How would you rank the following options:

  1. (current) manual only with auto-refresh when the server changes environment variables
  2. also auto-refresh when a new version of big-AGI is released (1.15, 1.16, 2.0, etc.)
  3. auto-refresh upon every new load in every user's browser, notifying the user of new models
  4. ...?
SamKr commented 2 months ago

In my experience new models only appear when I sync after an update, is that correct? But that's the only time I sync, so perhaps big-AGI can actually fetch new models even without an update?

Either way, I'd say 2 is a superb option, no user interaction at all. That would probably cover all my use cases. It also sounds like it wouldn't cost you too much effort. If there is a new model released between updates, and a user really requires it for some reason, they'd just have to refresh the list manually or wait for an update.

3 is a good option as well, if big-AGI can fetch new models even between updates.

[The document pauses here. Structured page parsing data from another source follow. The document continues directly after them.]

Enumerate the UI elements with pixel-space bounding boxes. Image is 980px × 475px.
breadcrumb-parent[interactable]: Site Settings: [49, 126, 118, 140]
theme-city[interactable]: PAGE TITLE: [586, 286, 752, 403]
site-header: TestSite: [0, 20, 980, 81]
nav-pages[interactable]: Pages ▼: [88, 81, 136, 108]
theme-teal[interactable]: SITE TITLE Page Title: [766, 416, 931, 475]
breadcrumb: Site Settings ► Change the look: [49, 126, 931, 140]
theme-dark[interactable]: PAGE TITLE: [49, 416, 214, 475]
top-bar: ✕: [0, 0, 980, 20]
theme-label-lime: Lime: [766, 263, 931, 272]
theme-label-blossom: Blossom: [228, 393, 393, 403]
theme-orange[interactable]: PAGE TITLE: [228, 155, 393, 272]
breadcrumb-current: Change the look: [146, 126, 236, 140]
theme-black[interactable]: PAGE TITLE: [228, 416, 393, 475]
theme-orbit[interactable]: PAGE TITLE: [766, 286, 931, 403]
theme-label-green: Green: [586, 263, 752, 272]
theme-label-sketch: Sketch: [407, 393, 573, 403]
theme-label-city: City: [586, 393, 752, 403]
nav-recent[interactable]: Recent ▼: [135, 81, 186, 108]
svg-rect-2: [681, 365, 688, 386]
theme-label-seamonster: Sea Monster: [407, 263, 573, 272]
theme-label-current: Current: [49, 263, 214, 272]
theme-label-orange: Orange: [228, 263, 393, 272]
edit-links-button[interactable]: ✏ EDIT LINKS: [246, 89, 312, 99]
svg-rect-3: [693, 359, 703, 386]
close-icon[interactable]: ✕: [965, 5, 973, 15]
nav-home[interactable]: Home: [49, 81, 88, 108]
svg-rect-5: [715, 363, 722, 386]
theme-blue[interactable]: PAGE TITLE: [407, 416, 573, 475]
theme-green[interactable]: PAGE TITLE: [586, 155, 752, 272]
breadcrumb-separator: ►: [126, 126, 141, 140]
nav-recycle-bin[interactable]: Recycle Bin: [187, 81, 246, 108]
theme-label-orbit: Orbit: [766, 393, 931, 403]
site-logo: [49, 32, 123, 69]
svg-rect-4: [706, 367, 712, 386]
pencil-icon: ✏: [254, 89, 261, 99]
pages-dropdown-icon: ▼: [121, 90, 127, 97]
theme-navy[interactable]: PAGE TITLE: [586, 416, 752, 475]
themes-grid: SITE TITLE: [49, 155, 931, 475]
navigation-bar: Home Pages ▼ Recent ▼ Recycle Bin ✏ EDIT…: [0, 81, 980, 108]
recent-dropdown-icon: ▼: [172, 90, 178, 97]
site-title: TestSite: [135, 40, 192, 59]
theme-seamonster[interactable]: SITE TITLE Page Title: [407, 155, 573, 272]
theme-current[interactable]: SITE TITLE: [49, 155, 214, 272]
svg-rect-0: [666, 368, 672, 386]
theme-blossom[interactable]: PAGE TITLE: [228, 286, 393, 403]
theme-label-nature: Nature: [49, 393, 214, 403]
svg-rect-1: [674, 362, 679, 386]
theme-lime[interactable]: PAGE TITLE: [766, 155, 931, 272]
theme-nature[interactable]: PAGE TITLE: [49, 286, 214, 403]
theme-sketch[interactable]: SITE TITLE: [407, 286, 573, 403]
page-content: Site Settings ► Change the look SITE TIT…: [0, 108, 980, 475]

Not sure if starting a new conversation counts as a new load, but I'd say exclude that, so it would just auto-refresh when a user browses to big-AGI in the morning (I and most other users I know of keep it open all day).

Option 1 rarely applies I think, since that's not something you'd do on a regular basis.

Thanks for listening :)

enricoros commented 2 months ago

Thanks for the suggestion. Prob 2 is the best compromise, great way to go.